Benoit says he has stuck with the 12-year-old digital retail marketer over the past few months because Reality Interactive has been able to connect consumers to the interactive tools that effectively promote Wearsafe's business.
In building an inviting website for Wearsafe, Reality Interactive made sure not only that business could be transacted online, but that the company's product and services — which can alert family and friends about an individual's personal safety — are succinctly described, Benoit said.
Reality Interactive also built Wearsafe an interactive trade show booth that included five mobile devices, an LCD screen and more. So instead of just talking about the product with company representatives at the booth, consumers got to try out the product and “experience it firsthand,” Benoit said.
“The value to us is their creativity,” Benoit said, “but more importantly, their ability to understand our product, the magnitude of what our product can do, very quickly.”
Reality Interactive President and co-founder Craig Martin and Chief Technology Officer Bryson Hyte launched the company from their respective basements in 2004, and the business evolved from a dozen employees through 2008-09 to 34 today, Martin said.
In 2003-04, at the end of the dot-com era, Martin said, he felt strongly that digital marketing would blossom, particularly in the retail and automotive arenas, so the duo pursued both.
Wearsafe has an ongoing contract with Reality Interactive, while customers like BMW have been clients for more than a decade, Martin said.
Originally, Martin and Hyte started the company in conjunction with an existing video production firm in New York City called Reality Pictures.
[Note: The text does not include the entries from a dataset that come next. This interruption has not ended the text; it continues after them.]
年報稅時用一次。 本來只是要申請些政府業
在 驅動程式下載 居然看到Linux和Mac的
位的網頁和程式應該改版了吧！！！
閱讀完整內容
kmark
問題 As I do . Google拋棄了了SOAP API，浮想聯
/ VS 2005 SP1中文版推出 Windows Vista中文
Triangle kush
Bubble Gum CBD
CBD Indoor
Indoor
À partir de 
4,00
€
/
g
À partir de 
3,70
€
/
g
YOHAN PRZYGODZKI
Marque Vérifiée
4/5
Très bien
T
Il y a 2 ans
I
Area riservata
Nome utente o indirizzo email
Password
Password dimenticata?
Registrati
That firm provided some client connections and a small amount of capital. In 2005, Reality Interactive bought out Reality Pictures' stake and paid back the funding, adopting the “Reality Interactive” name, Martin said.
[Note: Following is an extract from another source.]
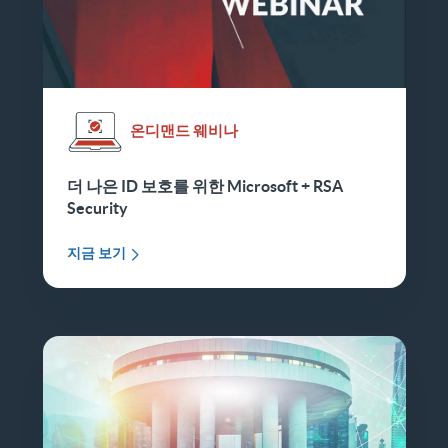
온디맨드 웨비나
더 나은 ID 보호를 위한 Microsoft + RSA
Security
지금 보기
The company has since developed a process it dubs “Retail Rugged” to describe its approach to ensuring that technology — be it websites or kiosks — works consistently day to day for its clients, overcoming any obstacles like online access glitches, outages and more. The Retail Rugged standard, which has been trademarked, includes a test — a 92-point check list — to make sure the installation of any technology is fit for the hectic retail environment.
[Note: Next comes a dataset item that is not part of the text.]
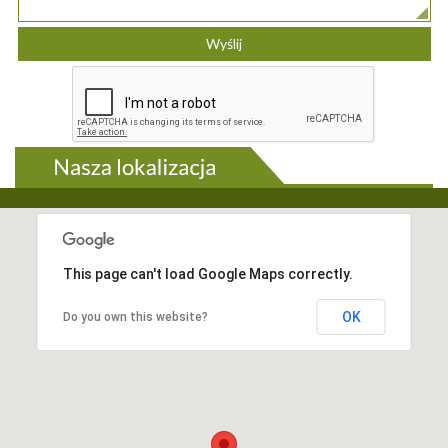
This page can't load Google Maps correctly.
OK
Do you own this website?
The list Reality Interactive scrutinizes for each client covers everything from automatically restoring power after an outage to locking down a user interface for security purposes or hardening systems for the unattended retail environment of online transactions, he said.
One customer is Time Warner Cable, which recently approached Reality Interactive about wanting to transform its 400 payment centers, which they described, Martin said, as an unappealing cross between the DMV and a check-cashing facility.
“They figured they had a million customers a month coming in and wanted [them] to have a positive experience,” he said.
Time Warner had created a prototype store to solve the problem, but it was costly and unreliable. Reality Interactive worked as part of a team to redesign the prototype store and “scale” it so that it could be rolled out to many locations, reducing costs and improving reliability along the way, Martin said.
Using the “retail-rugged” approach helped with installing large format screens on walls, interactive work stations and other user-friendly features for customers so they'd work seamlessly, he said.
“We create retail-rugged deployments that work on day one and exactly the same on day 1,000,” Martin said. “We design systems that are efficient and maintainable for the life of the fixture and the program.”
That makes clients' fees of anywhere from $15,000 to $250,000 “affordable” because value is sustained over time, he said.
Reality Interactive has no plans to move out of Connecticut, but the high cost of living and scarcity of talent willing to put down roots here are problems the company continues to face.
With 16 awards to its credit in the last two years, and three consecutive awards from the Marcum Tech Top 40, however, growth is not a static condition. In fact, the next phase will focus on analytics.
Benoit said Reality Interactive's ability to help Wearsafe demonstrate its product at events through its interactive trade show booth has been effective. Educating consumers that just having a mobile phone isn't enough for personal security can be difficult, he said.
At the booth, a potential customer “can set off [distress] alerts and experience what it's like to use the product,” he explained, “so you very quickly understand the power of Wearsafe to respond to someone in a time of need and coordinate an immediate response.”